La dinámica de United Red Army cambia entonces por completo y, sumidos los aspirantes a guerrilleros en el aislamiento y derivando hacia una suerte de progresiva locura, el grupo se va transformando en una secta autodestructiva que nos da la medida exacta de la desorientación, lo despiadado, el culto a la personalidad y el arbitrario absoluto. El entrenamiento se convierte en un alucinado ritual de torturas, palizas a muerte, caprichosas exigencias de autocrítica, en el cual un aspecto físico bello, ir al baño sin permiso o cambiarse de ropa son señales de actividad fraccionalista y desembocan en "muertes por derrota", que Wakamatsu no quiere en ningún caso banalizar y homenajea a los sorprendidos en tan infernal dinámica con rótulos detallados de su fecha de muerte, actividad militante anterior e imágenes de luchas pretéritas, que nos implican a fondo en la infamia de semejante final. El clímax del horror viene dado por uno de sus personajes femeninos, acusado por su aspecto físico, que termina siguiendo esta lógica de pesadilla autolesionándose hasta la muerte para deformar su rostro, y cuyas atroces heridas vemos en detalle durante repetidos planos, puntuados por una angustiante música elegíaca.
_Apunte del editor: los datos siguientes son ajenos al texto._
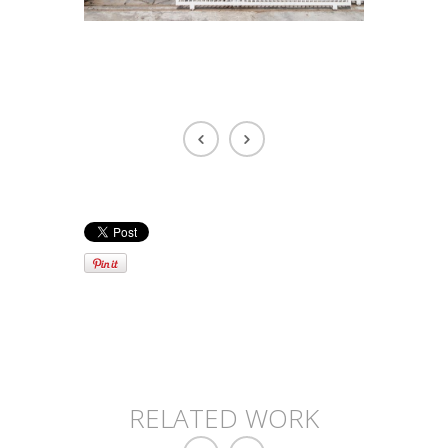
RELATED WORK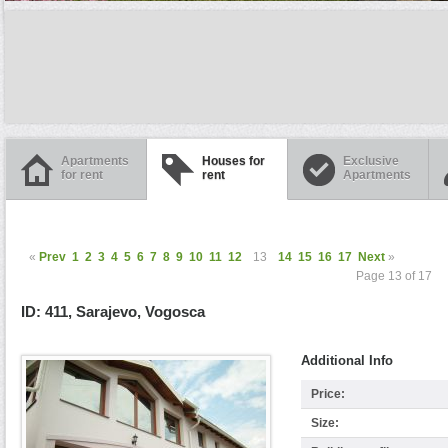
Apartments
Houses for
Exclusive
for rent
rent
Apartments
«
Prev
1
2
3
4
5
6
7
8
9
10
11
12
13
14
15
16
17
Next
»
Page 13 of 17
ID: 411, Sarajevo, Vogosca
Additional Info
Price:
Size: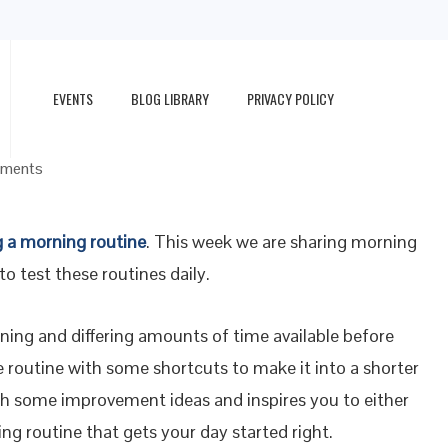
EVENTS
BLOG LIBRARY
PRIVACY POLICY
rted Right
ments
g a morning routine
. This week we are sharing morning
to test these routines daily.
ning and differing amounts of time available before
te routine with some shortcuts to make it into a shorter
th some improvement ideas and inspires you to either
g routine that gets your day started right.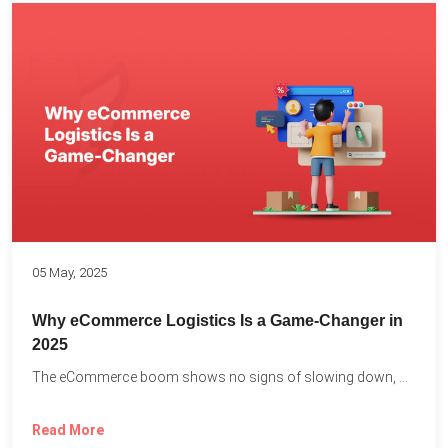
05 May, 2025
Why eCommerce Logistics Is a Game-Changer in
2025
The eCommerce boom shows no signs of slowing down, with...
Read More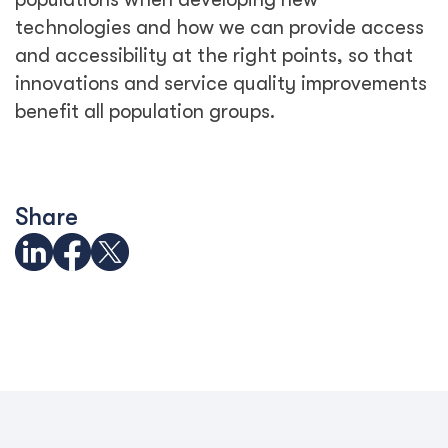
See Related Blogs
Trapped behind the scam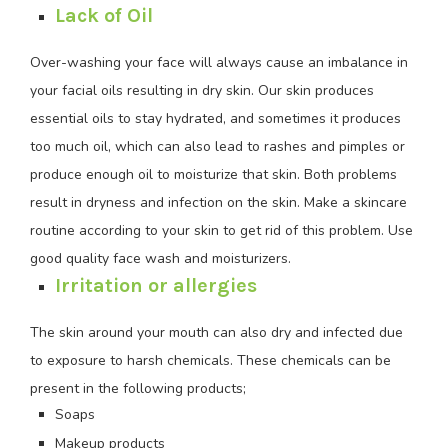
Lack of Oil
Over-washing your face will always cause an imbalance in
your facial oils resulting in dry skin. Our skin produces
essential oils to stay hydrated, and sometimes it produces
too much oil, which can also lead to rashes and pimples or
produce enough oil to moisturize that skin. Both problems
result in dryness and infection on the skin. Make a skincare
routine according to your skin to get rid of this problem. Use
good quality face wash and moisturizers.
Irritation or allergies
The skin around your mouth can also dry and infected due
to exposure to harsh chemicals. These chemicals can be
present in the following products;
Soaps
Makeup products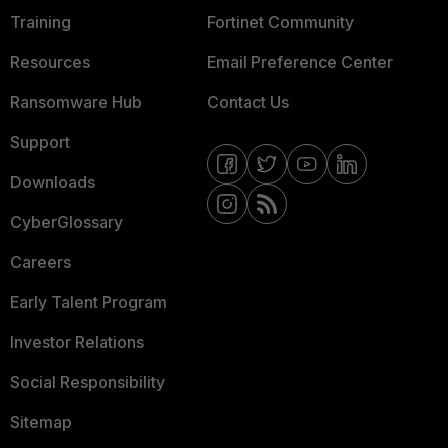
Training
Fortinet Community
Resources
Email Preference Center
Ransomware Hub
Contact Us
Support
Downloads
CyberGlossary
Careers
Early Talent Program
Investor Relations
Social Responsibility
Sitemap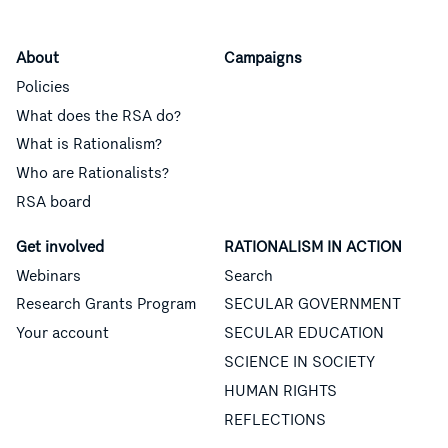
About
Campaigns
Policies
What does the RSA do?
What is Rationalism?
Who are Rationalists?
RSA board
Get involved
RATIONALISM IN ACTION
Webinars
Search
Research Grants Program
SECULAR GOVERNMENT
Your account
SECULAR EDUCATION
SCIENCE IN SOCIETY
HUMAN RIGHTS
REFLECTIONS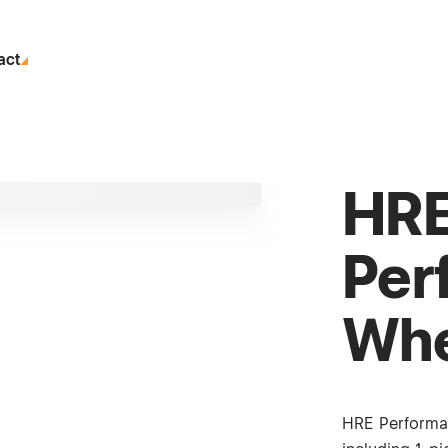
act
HR
Per
Whe
HRE Performa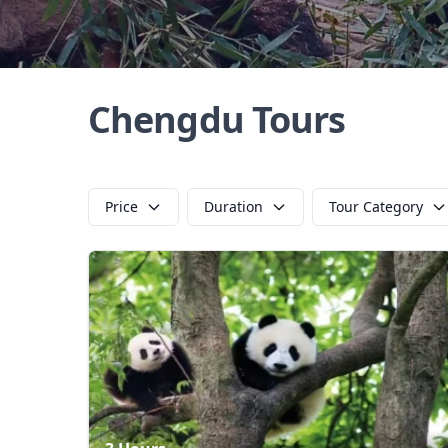
Chengdu Tours
Price
Duration
Tour Category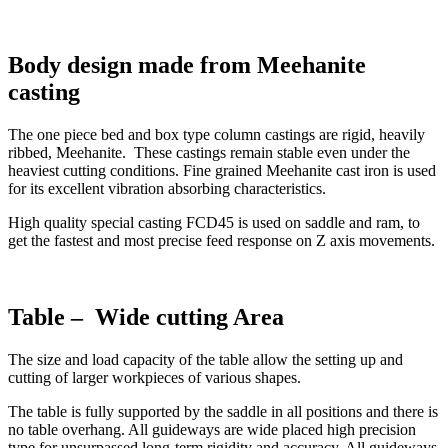
Body design made from Meehanite
casting
The one piece bed and box type column castings are rigid, heavily
ribbed, Meehanite. These castings remain stable even under the
heaviest cutting conditions. Fine grained Meehanite cast iron is used
for its excellent vibration absorbing characteristics.
High quality special casting FCD45 is used on saddle and ram, to
get the fastest and most precise feed response on Z axis movements.
Table – Wide cutting Area
The size and load capacity of the table allow the setting up and
cutting of larger workpieces of various shapes.
The table is fully supported by the saddle in all positions and there is
no table overhang. All guideways are wide placed high precision
type for unsurpassed long-term rigidity and accuracy. All guideways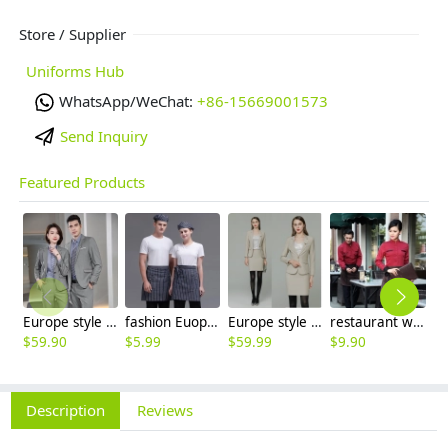
Store / Supplier
Uniforms Hub
WhatsApp/WeChat:
+86-15669001573
Send Inquiry
Featured Products
Europe style grey collor pant suits women men suits business work wear
fashion Euope restaurant cafe bar waiter waitress apron stripes small apron
Europe style high quality beige office work skirt suit help desk staff uniform
restaurant waiter waitress work shirt uniform solid color long sleeve jacket
$
59.90
$
5.99
$
59.99
$
9.90
$
Description
Reviews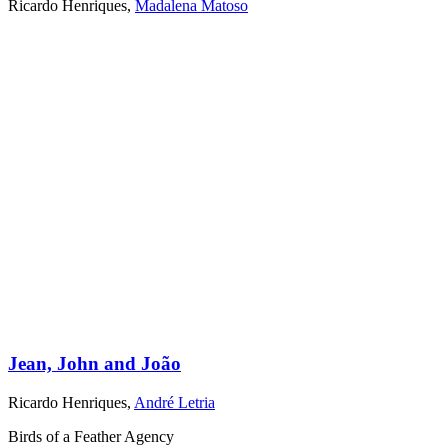
Ricardo Henriques
,
Madalena Matoso
Jean, John and João
Ricardo Henriques
,
André Letria
Birds of a Feather Agency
La película sigue con una tercera parte en la que los miembros sobrevivientes del grupo se atrincheran en un albergue y luchan en una batalla de varios días frente a la policía que tiene rodeado el lugar. Entre tiro y tiro reciben la noticia de la reunión entre Mao Tse-tung y Richard Nixon, preludio a la progresiva integración de la República Popular China en la diplomacia internacional y a la consecuente derrota del discurso de este grupo estrechamente seguidor de las tesis de la Revolución Cultural, impulsada hasta entonces por el líder comunista chino. Es una increíble argumentación sobre una "galleta antirrevolucionaria" la que propicia la tardía reacción de un miembro de la célula y la asunción de lo lejos que han llegado en el delirio argumental, pero ya es demasiado tarde: por ese delirio han muerto 14 de los 30 miembros del grupo.
El penoso y sangriento destino final de la extrema izquierda japonesa, del que no dejamos de tener registro ni aun en los créditos finales, supone el terrible colofón con el que un consternado Wakamatsu -fallecido cinco años después de este largometraje tras ser atropellado por un taxi- levanta acta de defunción de un movimiento al que entregó buena parte de su vida y que, al contrario que otros grupos armados (el italiano o el alemán, del que tuvimos notable ilustración en Una juventud alemana, de Jean-Gabriel Périot, presente en la sección de Zabaltegi), no sufrió sus principales derrotas a manos de la represión policíaca ni de los métodos exterminacionistas del Estado, sino a través de una infernal lógica de autodestrucción, dejando un melancólico legado de desesperanza.